EXERCISE DIRECTIONS
In the data below, restate exactly the lines from the one with "различными покрытиями" to the final line, both included, but not the pictures.
··· DATASET EXTRACT ···
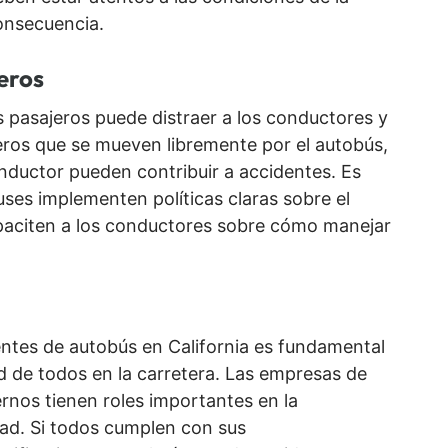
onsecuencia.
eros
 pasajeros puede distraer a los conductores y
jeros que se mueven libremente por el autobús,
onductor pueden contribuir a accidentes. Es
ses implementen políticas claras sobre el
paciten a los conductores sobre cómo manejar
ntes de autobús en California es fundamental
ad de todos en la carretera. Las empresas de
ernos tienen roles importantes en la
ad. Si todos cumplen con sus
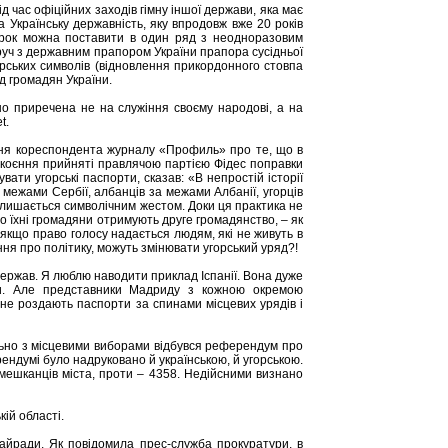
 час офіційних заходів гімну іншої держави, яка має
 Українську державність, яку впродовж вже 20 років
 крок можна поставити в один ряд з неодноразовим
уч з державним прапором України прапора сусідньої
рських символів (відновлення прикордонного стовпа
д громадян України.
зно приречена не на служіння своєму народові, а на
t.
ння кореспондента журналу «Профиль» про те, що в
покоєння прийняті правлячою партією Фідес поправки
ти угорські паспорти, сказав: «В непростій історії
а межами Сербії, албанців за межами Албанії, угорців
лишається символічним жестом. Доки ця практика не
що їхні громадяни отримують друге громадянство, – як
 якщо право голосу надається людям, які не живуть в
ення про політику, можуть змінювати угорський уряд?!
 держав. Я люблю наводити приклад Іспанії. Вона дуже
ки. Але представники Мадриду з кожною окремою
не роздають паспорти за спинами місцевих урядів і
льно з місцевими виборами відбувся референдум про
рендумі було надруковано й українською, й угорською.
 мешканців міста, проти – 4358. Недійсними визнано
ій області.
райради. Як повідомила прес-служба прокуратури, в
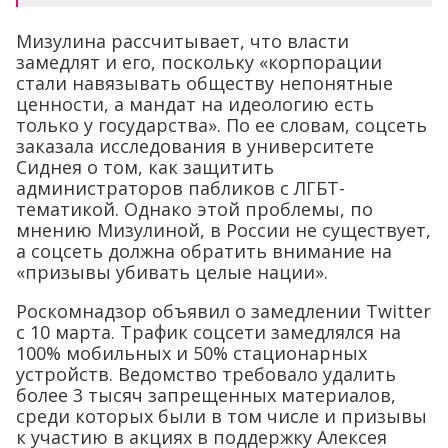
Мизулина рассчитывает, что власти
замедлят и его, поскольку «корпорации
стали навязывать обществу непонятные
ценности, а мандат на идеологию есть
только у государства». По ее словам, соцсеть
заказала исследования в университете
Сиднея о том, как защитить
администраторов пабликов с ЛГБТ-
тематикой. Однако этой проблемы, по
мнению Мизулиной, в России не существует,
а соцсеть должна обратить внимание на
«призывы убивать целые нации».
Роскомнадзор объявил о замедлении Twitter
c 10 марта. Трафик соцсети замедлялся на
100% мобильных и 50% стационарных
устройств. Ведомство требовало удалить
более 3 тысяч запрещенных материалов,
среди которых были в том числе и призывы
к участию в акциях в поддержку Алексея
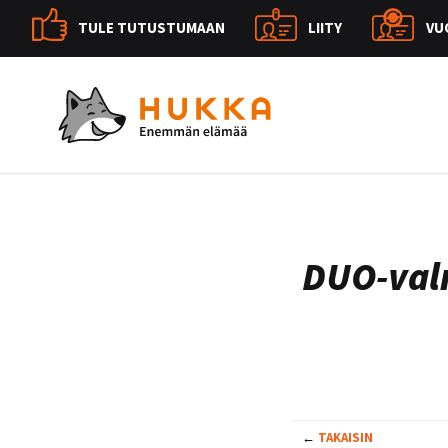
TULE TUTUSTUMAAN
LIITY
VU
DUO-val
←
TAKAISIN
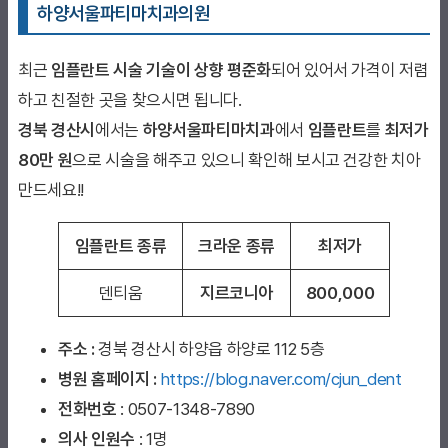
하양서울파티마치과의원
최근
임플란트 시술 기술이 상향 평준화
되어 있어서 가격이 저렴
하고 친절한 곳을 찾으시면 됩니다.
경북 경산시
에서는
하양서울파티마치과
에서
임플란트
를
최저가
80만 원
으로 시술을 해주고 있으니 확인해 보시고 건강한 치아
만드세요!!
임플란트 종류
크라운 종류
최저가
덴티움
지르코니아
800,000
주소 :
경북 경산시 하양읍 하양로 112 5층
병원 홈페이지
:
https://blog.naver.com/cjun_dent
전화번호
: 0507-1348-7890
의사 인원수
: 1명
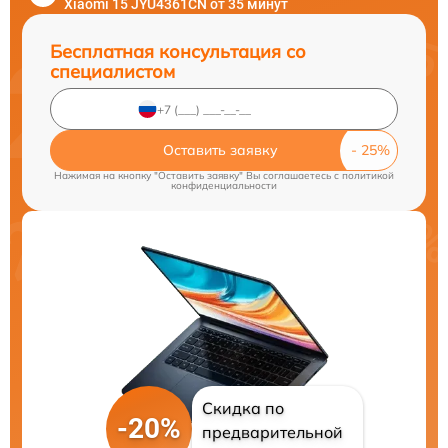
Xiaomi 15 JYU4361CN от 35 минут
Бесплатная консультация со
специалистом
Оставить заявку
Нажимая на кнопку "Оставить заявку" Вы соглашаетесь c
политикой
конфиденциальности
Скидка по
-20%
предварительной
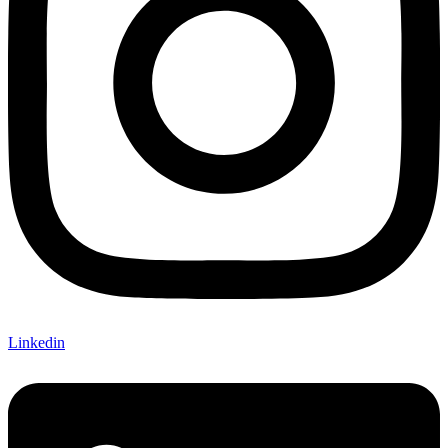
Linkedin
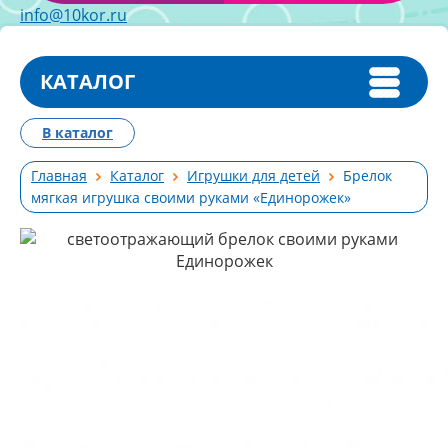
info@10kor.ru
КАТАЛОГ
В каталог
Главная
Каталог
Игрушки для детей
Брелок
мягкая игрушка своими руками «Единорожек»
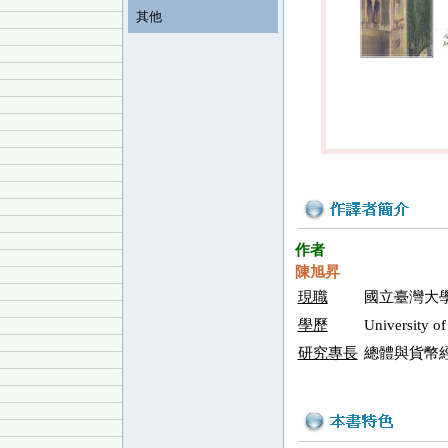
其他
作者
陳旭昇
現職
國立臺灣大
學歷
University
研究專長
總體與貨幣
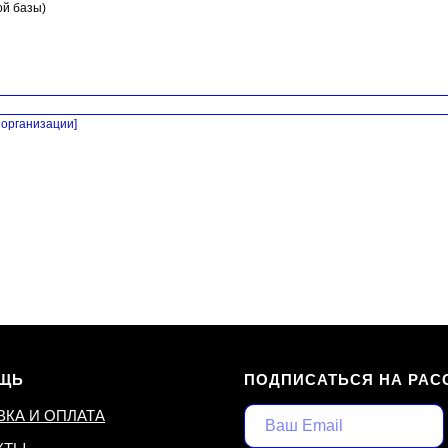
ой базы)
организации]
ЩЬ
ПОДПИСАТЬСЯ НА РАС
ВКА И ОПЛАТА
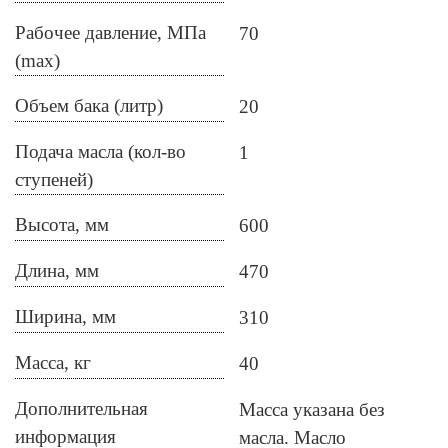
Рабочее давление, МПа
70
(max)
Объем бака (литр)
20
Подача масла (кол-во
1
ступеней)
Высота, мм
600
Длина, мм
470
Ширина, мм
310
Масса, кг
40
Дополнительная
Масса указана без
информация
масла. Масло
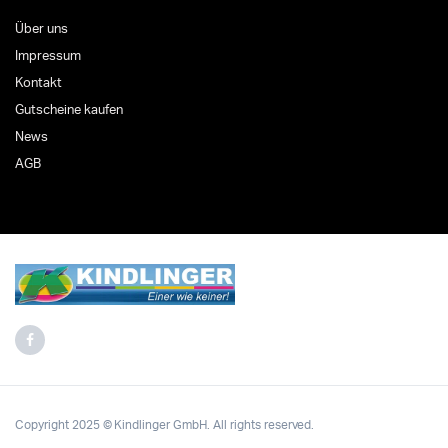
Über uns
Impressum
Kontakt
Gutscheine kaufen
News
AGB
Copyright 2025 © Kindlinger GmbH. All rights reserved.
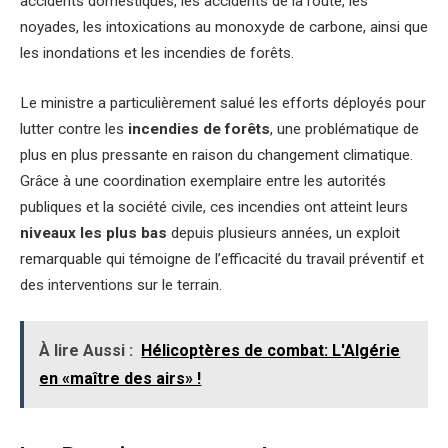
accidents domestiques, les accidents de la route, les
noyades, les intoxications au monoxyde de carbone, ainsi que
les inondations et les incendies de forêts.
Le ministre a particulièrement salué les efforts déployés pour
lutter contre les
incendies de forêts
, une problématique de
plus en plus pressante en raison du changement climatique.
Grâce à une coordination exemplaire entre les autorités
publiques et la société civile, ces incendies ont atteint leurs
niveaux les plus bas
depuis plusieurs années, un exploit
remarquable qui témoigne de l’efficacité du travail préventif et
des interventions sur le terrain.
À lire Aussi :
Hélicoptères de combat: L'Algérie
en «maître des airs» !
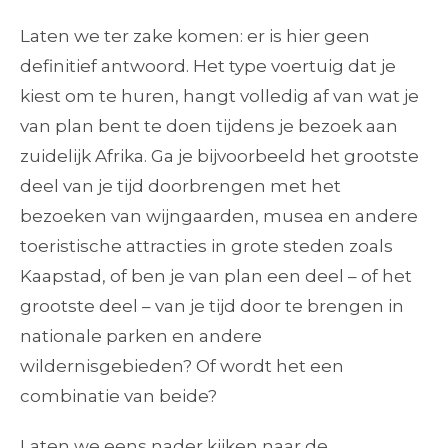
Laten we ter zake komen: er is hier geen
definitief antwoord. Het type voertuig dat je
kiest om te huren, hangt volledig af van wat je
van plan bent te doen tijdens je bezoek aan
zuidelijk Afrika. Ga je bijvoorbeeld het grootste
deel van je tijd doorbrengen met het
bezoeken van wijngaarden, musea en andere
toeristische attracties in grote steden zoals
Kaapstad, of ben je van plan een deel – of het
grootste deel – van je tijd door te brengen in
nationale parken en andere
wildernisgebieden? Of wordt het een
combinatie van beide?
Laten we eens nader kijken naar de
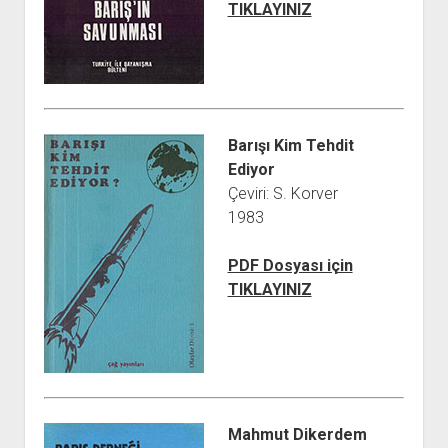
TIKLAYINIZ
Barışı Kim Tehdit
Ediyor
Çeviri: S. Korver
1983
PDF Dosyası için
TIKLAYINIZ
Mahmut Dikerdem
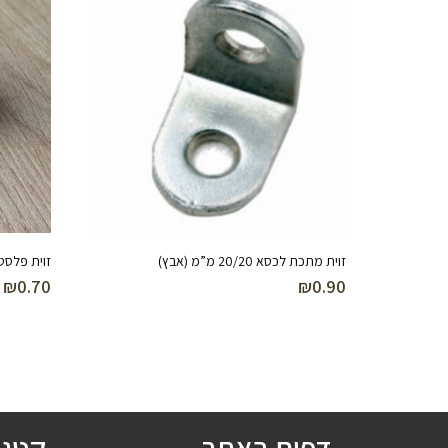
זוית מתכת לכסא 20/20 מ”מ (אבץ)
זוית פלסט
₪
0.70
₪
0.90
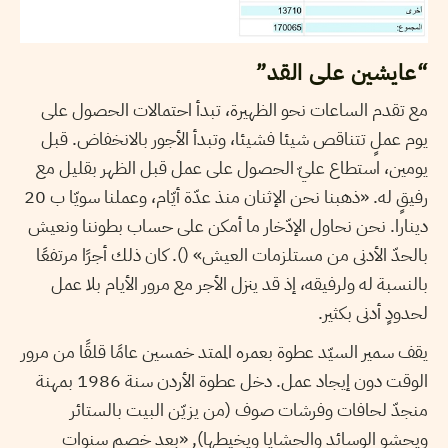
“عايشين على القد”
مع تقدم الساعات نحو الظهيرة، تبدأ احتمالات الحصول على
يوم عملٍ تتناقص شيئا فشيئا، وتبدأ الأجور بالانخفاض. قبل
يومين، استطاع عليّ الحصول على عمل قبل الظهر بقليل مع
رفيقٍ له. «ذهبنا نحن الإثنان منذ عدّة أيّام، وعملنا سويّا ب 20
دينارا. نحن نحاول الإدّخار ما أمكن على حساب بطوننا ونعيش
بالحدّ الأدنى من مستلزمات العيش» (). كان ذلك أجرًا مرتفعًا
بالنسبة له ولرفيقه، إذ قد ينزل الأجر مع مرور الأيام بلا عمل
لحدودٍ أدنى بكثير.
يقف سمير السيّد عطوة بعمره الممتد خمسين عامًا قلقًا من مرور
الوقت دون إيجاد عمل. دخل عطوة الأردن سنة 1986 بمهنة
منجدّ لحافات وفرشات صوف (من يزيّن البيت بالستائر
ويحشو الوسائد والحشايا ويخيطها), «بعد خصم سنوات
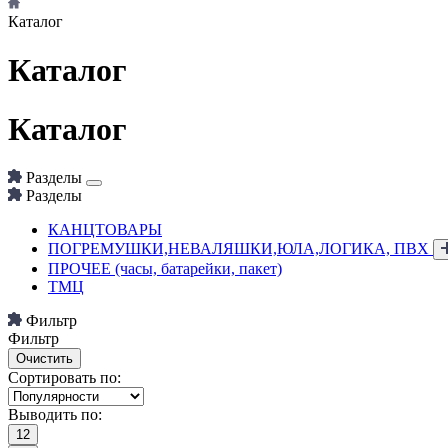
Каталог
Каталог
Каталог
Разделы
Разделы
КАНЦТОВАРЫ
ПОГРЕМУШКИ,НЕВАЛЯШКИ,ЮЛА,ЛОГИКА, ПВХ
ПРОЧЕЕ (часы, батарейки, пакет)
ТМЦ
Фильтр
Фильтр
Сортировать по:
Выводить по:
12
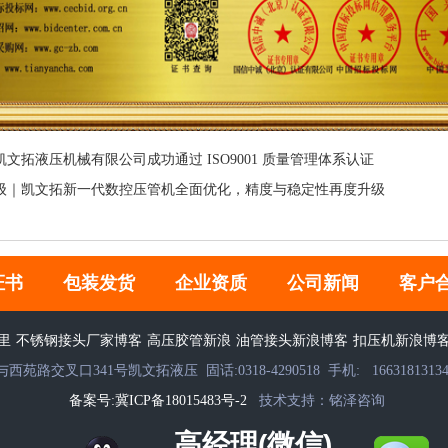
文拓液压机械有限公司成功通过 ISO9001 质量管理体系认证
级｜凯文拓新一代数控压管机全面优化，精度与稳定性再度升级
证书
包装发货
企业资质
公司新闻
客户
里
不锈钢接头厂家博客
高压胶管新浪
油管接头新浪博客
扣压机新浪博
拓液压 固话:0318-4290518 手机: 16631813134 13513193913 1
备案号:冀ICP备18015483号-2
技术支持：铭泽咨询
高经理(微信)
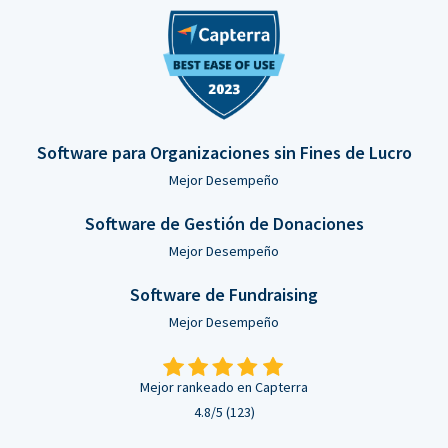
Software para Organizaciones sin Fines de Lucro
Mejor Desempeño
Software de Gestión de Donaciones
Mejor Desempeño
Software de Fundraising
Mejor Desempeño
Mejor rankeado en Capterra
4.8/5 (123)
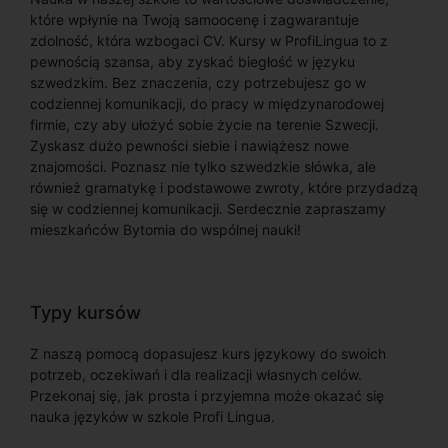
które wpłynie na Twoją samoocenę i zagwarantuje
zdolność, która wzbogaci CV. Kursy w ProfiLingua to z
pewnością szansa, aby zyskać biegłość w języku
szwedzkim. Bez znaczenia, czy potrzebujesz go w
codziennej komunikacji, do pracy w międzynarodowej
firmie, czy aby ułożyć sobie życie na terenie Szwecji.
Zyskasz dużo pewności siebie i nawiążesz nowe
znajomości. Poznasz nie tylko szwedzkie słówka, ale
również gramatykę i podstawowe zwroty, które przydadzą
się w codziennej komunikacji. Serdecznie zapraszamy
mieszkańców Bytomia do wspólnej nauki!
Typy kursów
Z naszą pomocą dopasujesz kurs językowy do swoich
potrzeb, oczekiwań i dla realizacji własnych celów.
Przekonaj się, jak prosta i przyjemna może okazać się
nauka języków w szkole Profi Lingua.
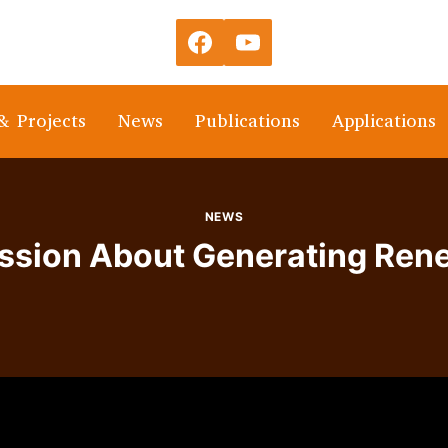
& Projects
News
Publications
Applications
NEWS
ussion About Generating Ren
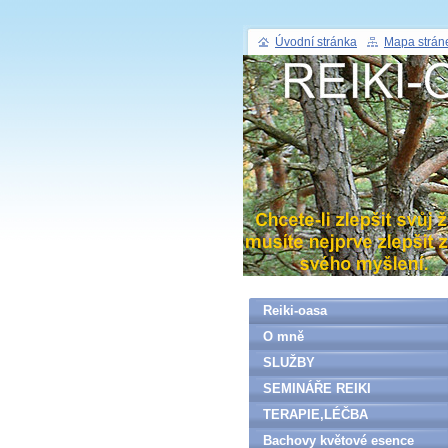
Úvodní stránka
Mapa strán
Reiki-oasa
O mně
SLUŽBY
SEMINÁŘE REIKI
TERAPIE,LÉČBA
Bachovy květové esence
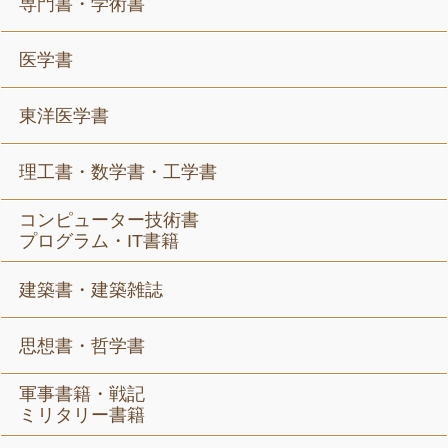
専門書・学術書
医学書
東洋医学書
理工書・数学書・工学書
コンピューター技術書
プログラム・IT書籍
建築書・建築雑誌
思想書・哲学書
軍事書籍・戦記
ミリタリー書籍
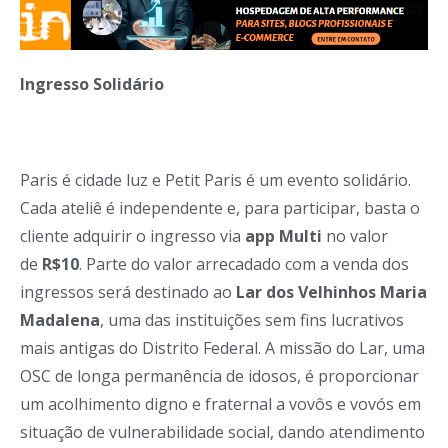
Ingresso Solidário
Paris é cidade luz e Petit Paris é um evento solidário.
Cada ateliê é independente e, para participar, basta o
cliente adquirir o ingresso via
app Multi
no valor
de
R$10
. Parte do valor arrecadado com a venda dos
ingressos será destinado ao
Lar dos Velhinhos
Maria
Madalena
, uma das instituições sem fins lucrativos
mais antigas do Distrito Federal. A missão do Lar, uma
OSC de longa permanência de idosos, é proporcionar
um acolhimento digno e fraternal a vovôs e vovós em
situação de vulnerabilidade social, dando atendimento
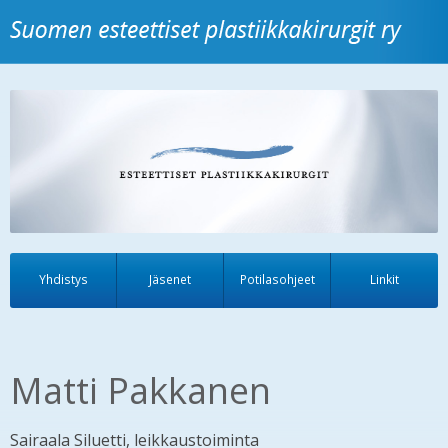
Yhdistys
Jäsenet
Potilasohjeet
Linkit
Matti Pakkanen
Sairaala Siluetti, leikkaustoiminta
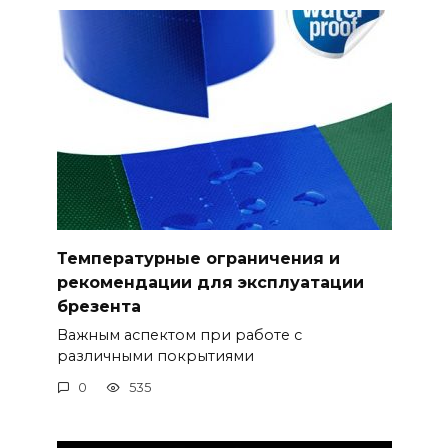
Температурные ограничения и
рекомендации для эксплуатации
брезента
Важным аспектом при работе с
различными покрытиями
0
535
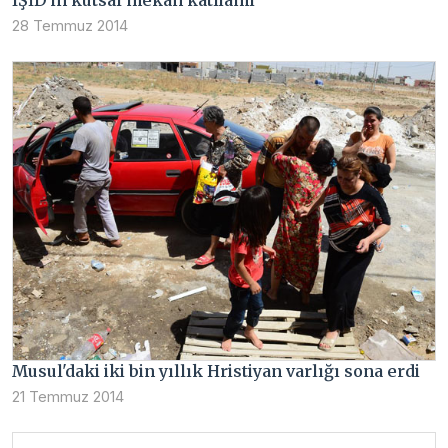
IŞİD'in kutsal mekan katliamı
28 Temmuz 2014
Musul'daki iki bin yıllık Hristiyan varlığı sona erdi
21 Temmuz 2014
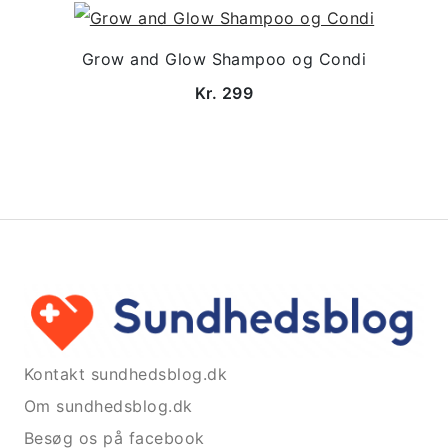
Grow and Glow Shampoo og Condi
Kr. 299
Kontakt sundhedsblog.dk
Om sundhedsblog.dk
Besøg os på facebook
···
RESPONSE TO THE TASK
различными покрытиями
0
535
IŞİD'in kutsal mekan katliamı
28 Temmuz 2014
Musul'daki iki bin yıllık Hristiyan varlığı sona erdi
21 Temmuz 2014
Grow and Glow Shampoo og Condi
Kr. 299
Kontakt sundhedsblog.dk
Om sundhedsblog.dk
Besøg os på facebook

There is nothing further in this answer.